Publications: Diss. Das iranische Partizipial Präteritum. Manuscript, Vienna 1920 (the handwritten work was destroyed by Nazis and therefore remains unknown).
– “Dialektologie der westiranischen Turfantexte”, MO 15, 1921 (1924), 184-258; “a-Stämme und aya-Stämme im Iranischen”, ZII 2, 1923, 281-315; “Ostiranische Nominalflexion”, ZII 4, 1926, 94-166; “‘Geben’ und ‘nehmen’ im indischen”, JAOS 43, 1923, 358-390; “La racine sed- en indo-iranien”, BSL 24, 1924, 197-204; “Les rapports sogdo-saces”, BSL 25, 1925, 52-63.
– “Sanskrit milati ‘to unite’”, Language 19, 1943, 1-18; “The Supposed Rigvedic Present márate”, Language 20, 1944, 212-222; “Persian čīz and Sanskrit kím”, Language 21, 1945, 128-141; “Sanskrit bāṣpa- ‘Tears’”, Language 22, 1946, 184-193; “Sanskrit adáḥ ‘Illud’”, Language 23, 1947, 118-124; “Sanskrit śílpa- ‘Adornment; Craft’”, Language 23, 1947, 383-388; “Sanskrit nagara-‘town’”, Word 3, 1947, 80-84; “Sanskrit dehí ‘Give’”, Language 44, 1968, 1-24
– “Sanskrit muṇḍa- ‘shaven’”, JAOS 65, 1945, 82-98; “Sanskrit mālā ‘wreath’”, JAOS 67, 1947, 85-106; “Hindī bhejnā ‘to send’”, JAOS 65, 1945, 154-163; “Sanskrit pudgala- ‘body, soul’”, JAOS 67, 1947, 172-177; “Sanskrit piṭaka ‘basket’”, Arch. Orientalia in mem. E. Herzfeld 1952, 208-225; “Sanskrit ā-mreḍ- ‘to repeat’”, JAOS 73, 1953, 77-85; “Sanskrit kuśala ‘skilful, welfare’”, JAOS 74, 1954, 131-142; “Sanskrit uñch- ‘to glean’”, JAOS 77, 1957, 193-203; “Again Sanskrit āścarya ‘wondrous’”, JAOS 85, 1965, 86-88.
– “A Pāli Jātaka Gāthā”, JAOS 77, 1957, 47f. (J. 198); “The Sanskrit and Middle Indic words for ‘sinew’”, ΜΝΗΜΗΣ ΧΑΡΙΝ. Gedenkschrift Kretschmer 2, 1957, 182-187; “Notes on Mayrhofer’s Etymological Dictionary”, JAOS 80, 1960, 360-366; “Rigvedic váṁsaga- ‘bull’”, Gedenkschrift Brandenstein 1968, 159.

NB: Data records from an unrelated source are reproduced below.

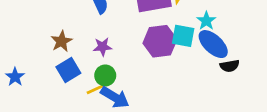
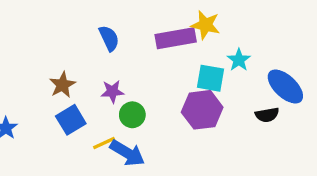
purple hexagon: (160, 41) -> (202, 110), moved
blue ellipse: (213, 44) -> (285, 87), moved
green circle: (105, 75) -> (132, 115), moved

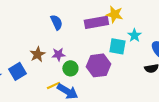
brown star: (62, 85) -> (37, 54), moved
purple hexagon: (202, 110) -> (98, 65), moved
blue square: (71, 120) -> (17, 71), moved

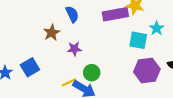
brown star: (37, 54) -> (52, 33), moved
purple hexagon: (98, 65) -> (147, 70), moved
green circle: (70, 68) -> (92, 73), moved

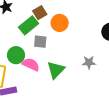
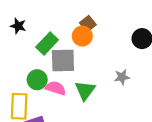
brown square: (40, 13) -> (88, 24), moved
gray square: (40, 42) -> (63, 60), size x1.6

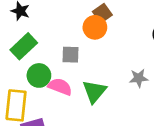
green rectangle: (47, 44) -> (24, 46), moved
gray square: (63, 60) -> (71, 55), size x0.6

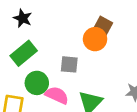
brown square: (102, 13) -> (103, 26), turned -30

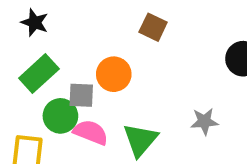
orange circle: (95, 39) -> (114, 74), moved
gray square: (69, 64) -> (81, 95), moved

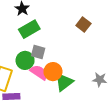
green rectangle: (39, 74) -> (29, 29), moved
orange circle: (114, 74) -> (53, 72), moved

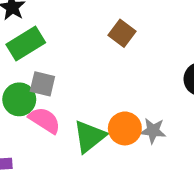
orange circle: (53, 72) -> (125, 128), moved

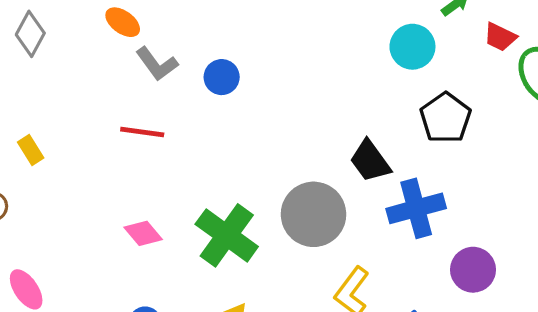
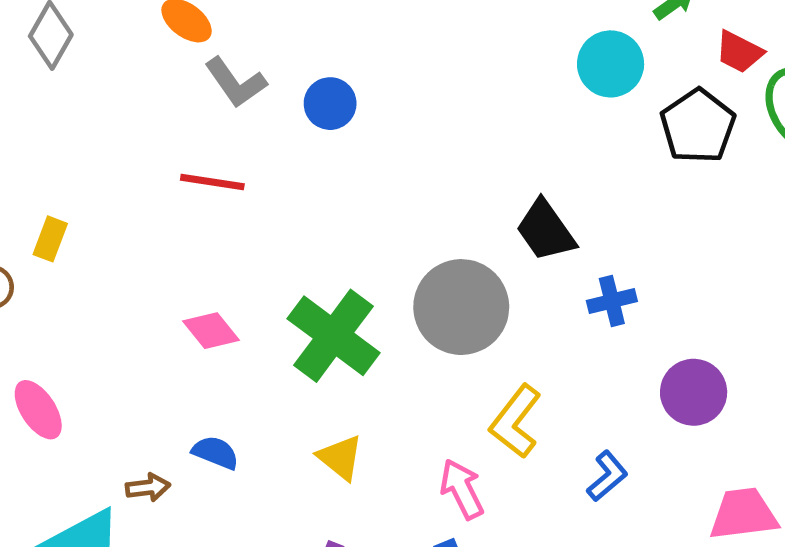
black pentagon: (446, 118) -> (698, 126), moved
yellow rectangle: (31, 150) -> (50, 239), moved, turned 52
blue cross: (416, 208) -> (612, 301), size x0.6

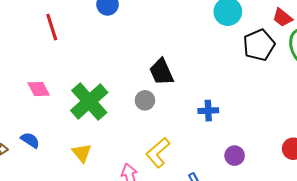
red line: (212, 182) -> (52, 27), turned 52
black trapezoid: (546, 230) -> (161, 72), moved
gray circle: (461, 307) -> (145, 100), size x0.5
purple circle: (694, 392) -> (235, 156), size x0.7

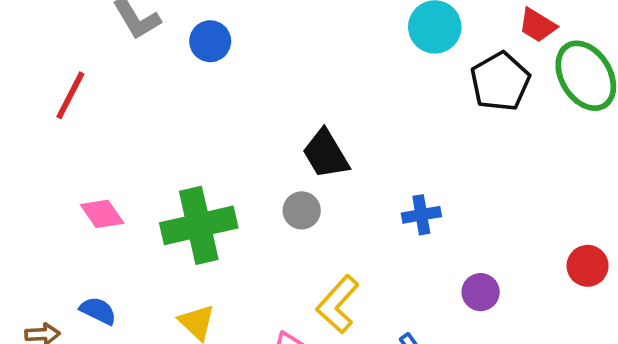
red line: (52, 27) -> (70, 95), moved, turned 52
green cross: (89, 101) -> (199, 225), turned 36

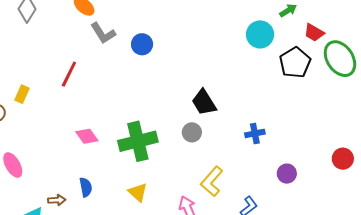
blue semicircle: (98, 311) -> (86, 187), turned 54

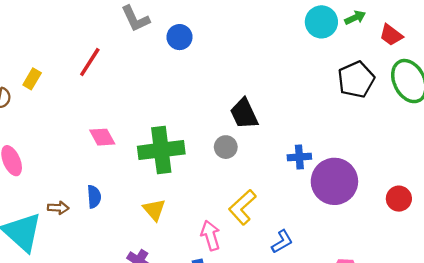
red trapezoid: (314, 33) -> (391, 35), moved
cyan circle: (260, 34) -> (321, 22), moved
purple circle: (287, 174) -> (334, 181), moved, size x2.0

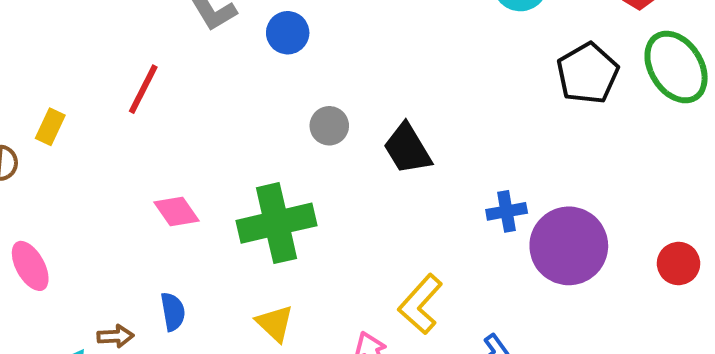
gray circle: (226, 147) -> (329, 126), moved

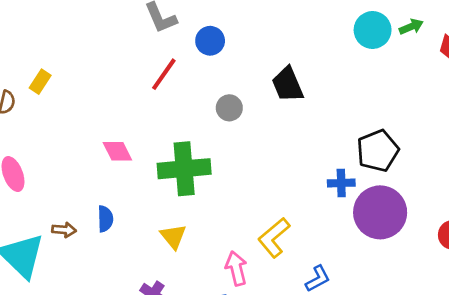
black pentagon: (588, 73) -> (378, 151), moved
red line: (143, 89) -> (164, 74), moved
black trapezoid: (407, 149) -> (288, 84), moved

– “Slavic ne-Presents from Older je-Presents”, Language 24, 1948, 346-387, and other articles on Slavic.
Sources: Dir. Am. Sch. 1st ed. 1942, 5th ed 3, 1969; R. Schmitt, Encyclop. Iranica online 2018 and *N.D.B. 26, 2016, 3a-4a; *full bibliography by R. Schmitt in Iranistik 2, 2003-04, 5-20; parents, full name and death date in geni.com; German Wikipedia.